The difficulty in finding and determining a metalink is to decide how general this
metalink is. It cannot be too detailed, otherwise, its instances will not contain useful
information, but degrade to just a record in database table. It cannot be too general either,
e.g. ‘RELATE_TO’ is a metalink, but since almost every topic can relate to every other
topic through certain ways, and it lost its meaning too. The criteria in defining a metalink
can hardly be explained explicitly in words, but more out of instinct logical feelings.
The instantiation of metalink, in another word, searching a pair of topics that are
related by the metalink, arise issues too. We need to take into consideration of the sources
(articles in our projects) of these topics. For example, for metalink ‘IS_IN’, one instance is
an engine IS_IN a car. Both topic engine and topic car have some sources associated with
them, and any source for topic engine should relate to any source for topic car by ‘IS_IN’.
However, not every match of two sources like this is meaningful or useful. A source of
engine may devote to a specific model of engine, e.g. model c01 or c02, and a source of car
may devote to a specific model of car, e.g. Honda civic, and Honda civic only uses engine
model c01, but not c02. So the match of source of engine c02 and source for car Honda
civic does not fit in metalink ‘IS_IN’. In the earlier report, we came up a solution that adds
an applicable level of certain metalink instance. In this example, "an engine is IS_IN a car"

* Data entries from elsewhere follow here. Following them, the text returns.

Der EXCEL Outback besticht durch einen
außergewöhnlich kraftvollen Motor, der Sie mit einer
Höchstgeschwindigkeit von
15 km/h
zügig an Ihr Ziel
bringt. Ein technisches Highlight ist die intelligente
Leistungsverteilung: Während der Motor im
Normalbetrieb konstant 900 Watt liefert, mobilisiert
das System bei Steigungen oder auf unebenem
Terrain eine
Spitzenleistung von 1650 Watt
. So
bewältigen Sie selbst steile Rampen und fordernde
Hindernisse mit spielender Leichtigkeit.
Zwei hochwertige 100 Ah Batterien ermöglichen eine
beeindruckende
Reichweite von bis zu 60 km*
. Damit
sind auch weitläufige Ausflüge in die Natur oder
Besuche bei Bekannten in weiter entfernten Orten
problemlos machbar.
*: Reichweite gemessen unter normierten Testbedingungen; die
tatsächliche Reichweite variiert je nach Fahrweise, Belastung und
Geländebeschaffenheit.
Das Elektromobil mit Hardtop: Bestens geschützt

only applies to sources about general engine and general car. When both sources get more
detailed, model c02 for engine and Honda civic for car, the metalink instance need to be
more specific too, e.g. "an c01 engine is in a Honda civic car", and all the sources about
c01 engine and Honda civic car can be paired up. However, we found this solution
complicates things, and it’s hard to decide which instance should have this ‘applicable
level’ and which not. So now, if an instance of a metalink has above issue, we don’t
include it as a legitimate instance of the metalink.
4. Implementation of Web Searching
We have developed a web site http://vorlon.cwru.edu/~lxy21 to demonstrate how our
data model and topic metalink model can be used in web search.
First the user can type in ONE topic that he is interested, and click on the search
button. Our web search engine will first search in table ‘metalink_instance’, and find the
metalink instances that contain this topic, the result is print in a table as the suggested
further search direction. The search engine will also look in the table ‘article_topic’, to find
all the articles that contain this topic, and get the detailed information of these articles in
table ‘article’, the search result is also print out on web page (See figure 2).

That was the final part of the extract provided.